== Exercise objective ==
Take every line from the listing below that contains "solicitar".

== Records for the exercise ==
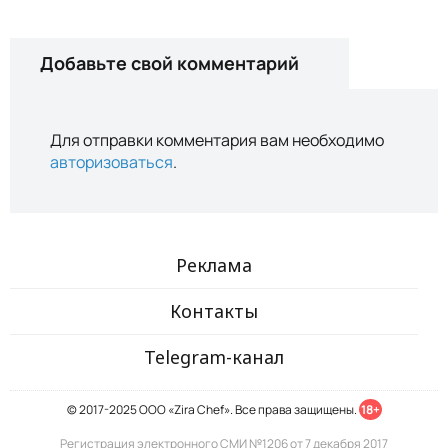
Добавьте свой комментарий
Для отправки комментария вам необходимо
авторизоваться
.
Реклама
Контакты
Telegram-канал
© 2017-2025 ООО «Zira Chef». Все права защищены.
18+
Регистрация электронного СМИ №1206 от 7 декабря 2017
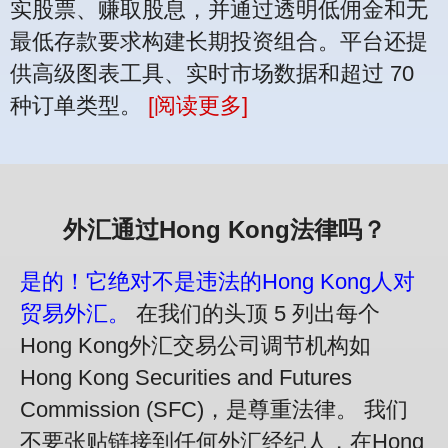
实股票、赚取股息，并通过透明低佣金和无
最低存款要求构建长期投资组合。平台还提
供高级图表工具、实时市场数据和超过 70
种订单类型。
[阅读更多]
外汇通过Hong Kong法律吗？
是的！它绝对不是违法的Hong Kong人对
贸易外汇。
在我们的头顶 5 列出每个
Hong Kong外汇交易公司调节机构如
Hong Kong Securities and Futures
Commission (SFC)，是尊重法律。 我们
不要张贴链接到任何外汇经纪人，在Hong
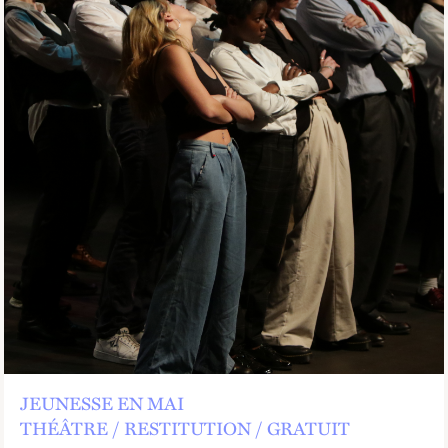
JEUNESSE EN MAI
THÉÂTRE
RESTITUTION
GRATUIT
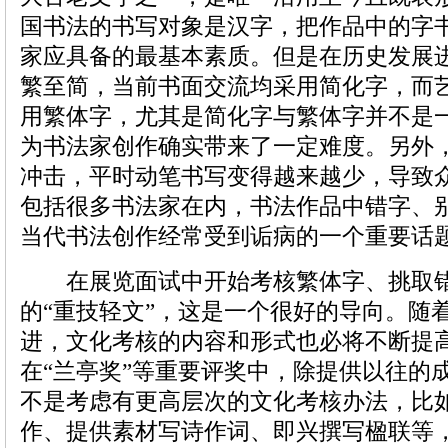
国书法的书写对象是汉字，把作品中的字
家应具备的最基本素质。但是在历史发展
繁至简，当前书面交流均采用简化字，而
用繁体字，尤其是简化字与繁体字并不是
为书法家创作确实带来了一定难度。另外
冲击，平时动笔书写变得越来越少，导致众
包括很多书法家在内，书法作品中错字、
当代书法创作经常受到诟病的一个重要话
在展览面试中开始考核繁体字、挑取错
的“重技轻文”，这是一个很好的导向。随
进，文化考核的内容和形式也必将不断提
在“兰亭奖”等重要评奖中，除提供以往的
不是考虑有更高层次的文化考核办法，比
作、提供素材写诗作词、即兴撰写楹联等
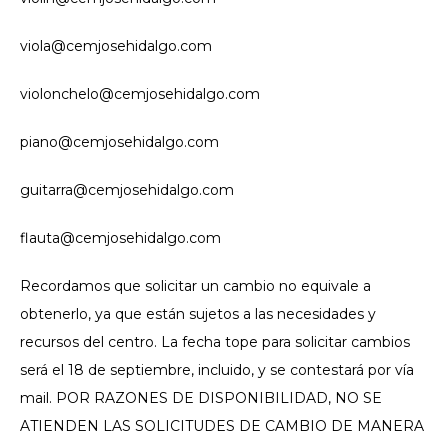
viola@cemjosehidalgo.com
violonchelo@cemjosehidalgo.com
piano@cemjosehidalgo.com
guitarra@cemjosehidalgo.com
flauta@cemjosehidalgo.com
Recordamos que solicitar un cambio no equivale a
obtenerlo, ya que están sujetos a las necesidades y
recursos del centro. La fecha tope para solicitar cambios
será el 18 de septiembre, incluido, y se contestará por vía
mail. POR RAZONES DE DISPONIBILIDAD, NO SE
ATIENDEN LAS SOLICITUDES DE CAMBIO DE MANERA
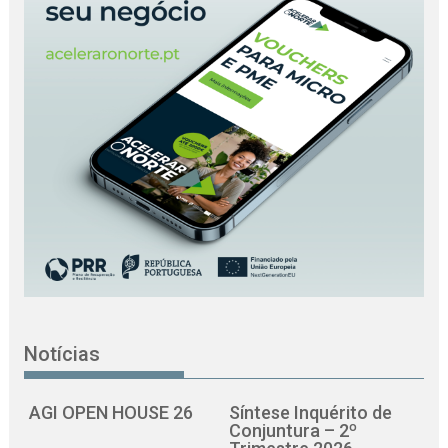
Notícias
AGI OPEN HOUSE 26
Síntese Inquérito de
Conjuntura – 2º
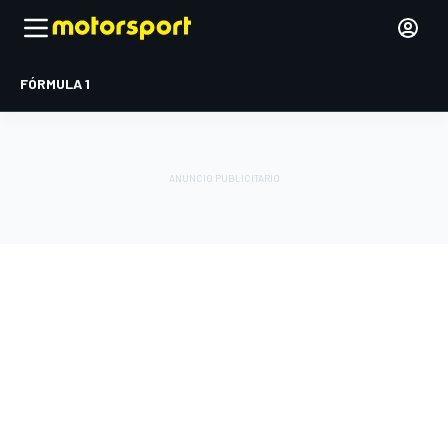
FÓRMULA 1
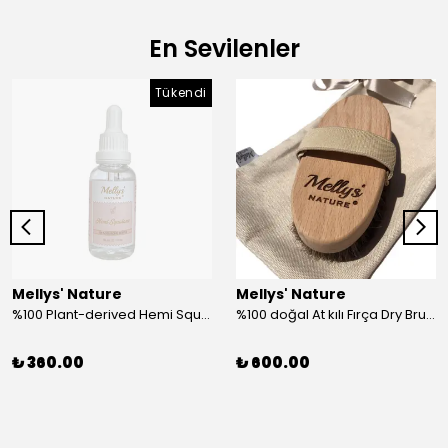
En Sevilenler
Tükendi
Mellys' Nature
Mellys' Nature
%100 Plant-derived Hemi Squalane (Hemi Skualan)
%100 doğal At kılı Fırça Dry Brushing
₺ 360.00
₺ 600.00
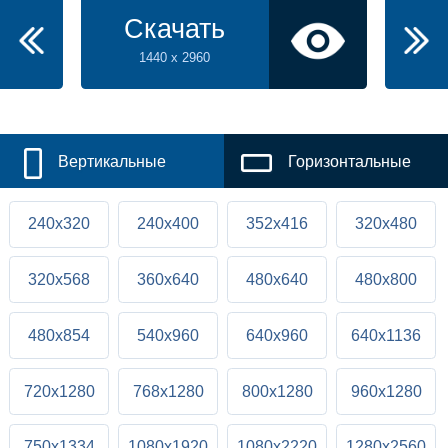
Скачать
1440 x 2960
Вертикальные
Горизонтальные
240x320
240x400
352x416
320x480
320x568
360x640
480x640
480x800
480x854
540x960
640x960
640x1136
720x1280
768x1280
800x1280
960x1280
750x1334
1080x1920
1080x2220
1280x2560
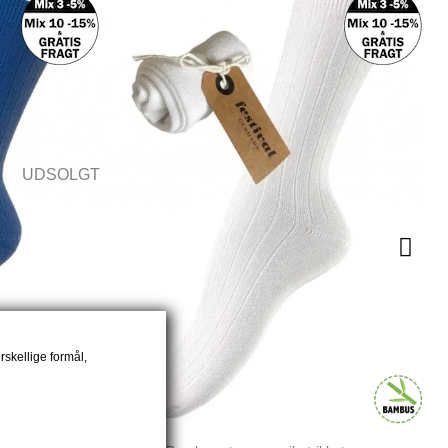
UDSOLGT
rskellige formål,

== Response area ==
Recordamos que solicitar un cambio no equivale a
recursos del centro. La fecha tope para solicitar cambios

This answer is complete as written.